Norman denied allegations of involvement in the sports wash, telling the Washington Post that “every country bears its own cross.”
“Look, we’ve all made mistakes and you just want to learn from those mistakes and learn how you can fix them in the future,” he said in May while promoting LIV.

“Every country has done terrible things in the past… just look at America with racism, for example, it’s so ingrained here, it’s just ugly,” he also told the Financial Times.

Donald Trump Urges Players to ‘Take Money’

LIV Golf has lured some of the most famous players off the PGA Tour with the promise of guaranteed big bucks and reduced schedules.
Just last week, former US President Donald Trump urged players to “take the money” and join LIV Golf, suggesting that those who stay loyal to the PGA Tour will end up paying a higher price for staying put.
“All those golfers who remain ‘loyal’ to the very disloyal PGA in all its various forms will pay a heavy price when the inevitable MERGER to the LIV happens and you get nothing but a big ‘thank you’ from PGA officials. who make millions of dollars a year,” Trump wrote on Truth Social.

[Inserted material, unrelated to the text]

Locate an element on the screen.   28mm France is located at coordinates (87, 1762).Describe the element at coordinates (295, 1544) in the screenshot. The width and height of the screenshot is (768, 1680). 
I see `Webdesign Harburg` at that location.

“If you don’t take the money now, you get nothing after the merger happens and only say how smart the original signers were.”

Former U.S. President Donald Trump speaks with Greg Norman during the Pro-Am tournament leading up to the LIV Golf Bedminster Invitational Tournament, part of the new LIV Golf Invitational Series, at the Trump National Golf Club in Bedminster, New Jersey, July 28, 2022 of the year.  .

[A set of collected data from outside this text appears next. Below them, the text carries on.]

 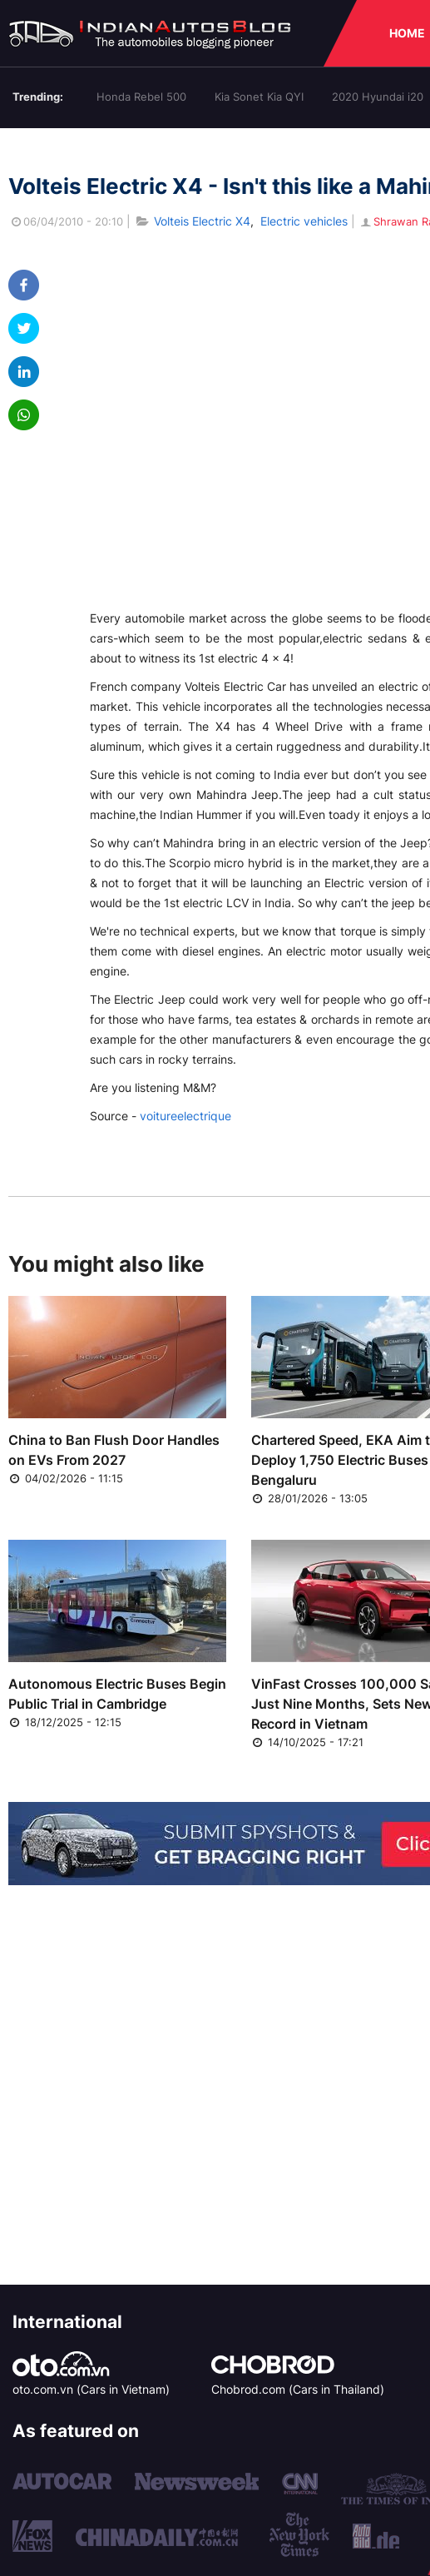 I want to click on voitureelectrique, so click(x=185, y=1116).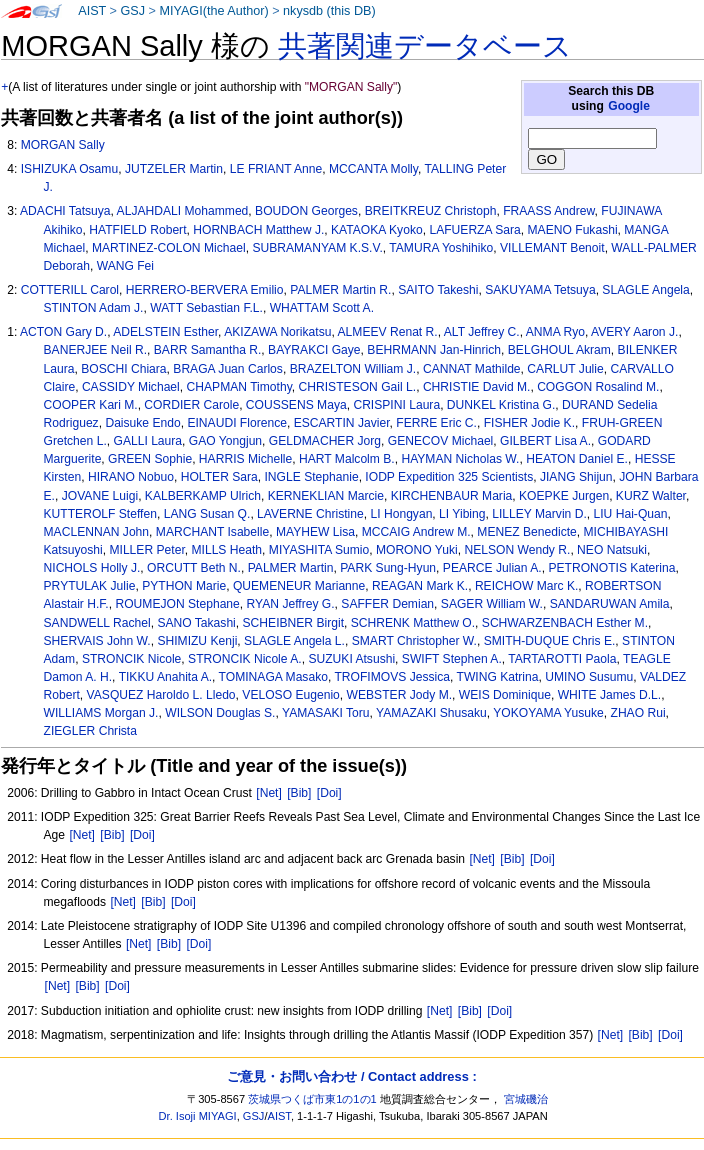  I want to click on PARK Sung-Hyun, so click(388, 568).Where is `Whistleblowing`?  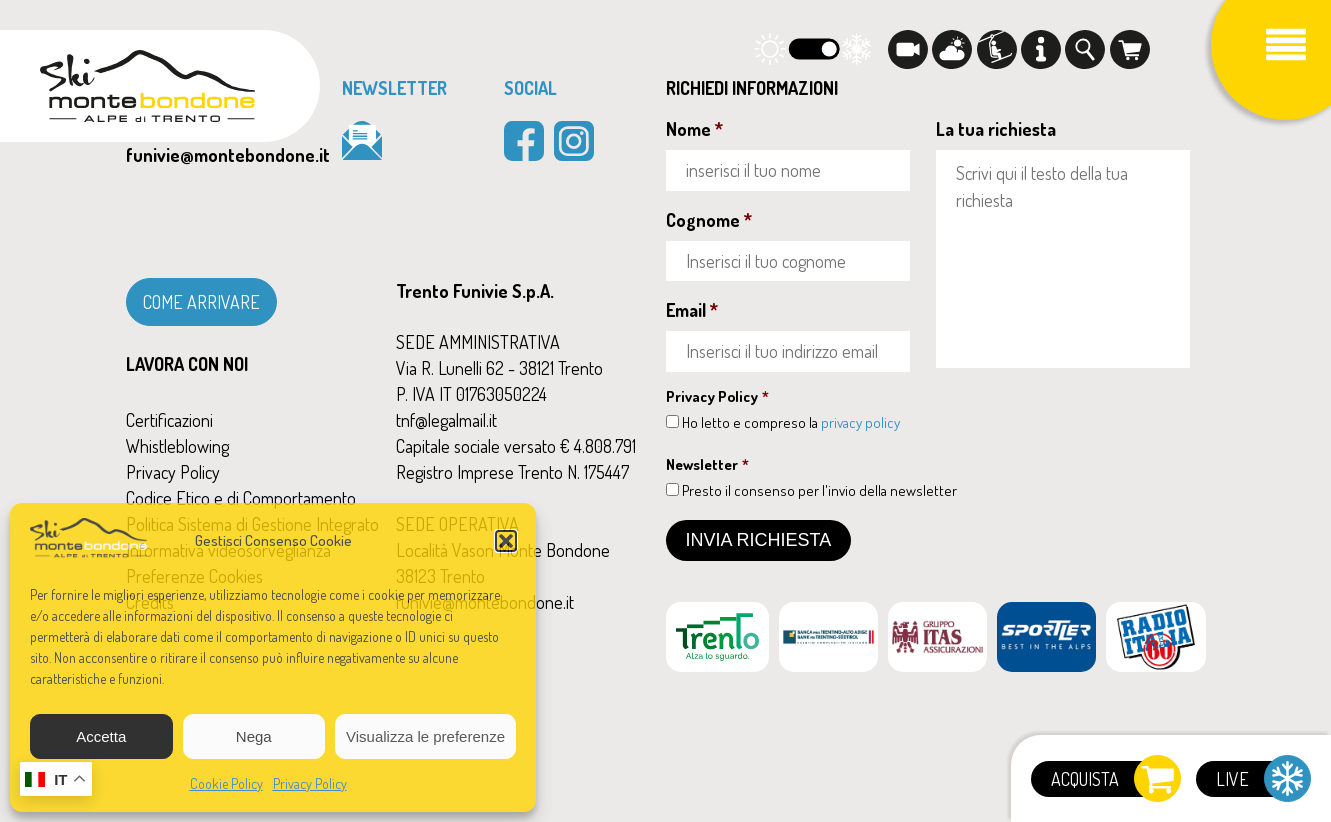
Whistleblowing is located at coordinates (177, 446).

Former U.S. President Donald Trump with Greg Norman at the Trump National Golf Club in Bedminster, New Jersey on July 28, 2022. Source: A MONKEY / JUSTIN LANE/EPA

Mr. Trump played at the LIV Golf Pro event at his home course in Bedminster, New Jersey, Thursday ahead of the third LIV Golf Invitational Series, which is taking place at the same course.

Cameron Smith snaps at reporter over LIV golf question

As with the LIV Golf Invitational Series which started in June, the LIV Golf League will feature simultaneous team and individual play.
The 48 contract players will be part of 12 team franchises competing for $585 million (US$837 million) in prize purses.
Smith has been linked with a move to LIV in 2023 along with fellow Australians Adam Scott and Mark Leishman.
Speaking to reporters after his British Open win – he became the first Australian in 29 years to win golf’s oldest and biggest prize –
Smith snapped when the British reporter said apologetically that he was only asking because the rumor mill that the 28-year-old could sign was in full swing.
“I just won the British Open and you are asking about it. I don’t think it’s good,” Smith said before being pressured.

“I don’t know, mate. My team around me is worried about all of this. I’m here to win golf tournaments.”

Between League events and International Series tournaments in 2023, LIV Golf will host 25 tournaments around the world.
Star players who have already entered include major champions Phil Mickelson, Dustin Johnson, Bryson DeChambeau, Brooks Kepka, Sergio Garcia and Luis Osthuizen, while two-time Masters winner Bubba Watson is also reportedly set to join.
World No. 4 Patrick Cantlay modestly said in the US on Wednesday that he has no plans “at the moment” to join the LIV Golf Series when this PGA Tour season wraps up.
But he admitted that the huge money offered on the rebel tour was tempting.
“Yes, I think that every time someone is in their profession, money is an important motivator,” Cantley said.
Meanwhile, American insurance company Mutual of Omaha stopped sponsoring Henrik Stenson after the Swede joined LIV.

Stenson, who won the 2016 UK Open, was stripped of his European Ryder Cup captaincy last week, hours before he announced his decision to join the breakaway league.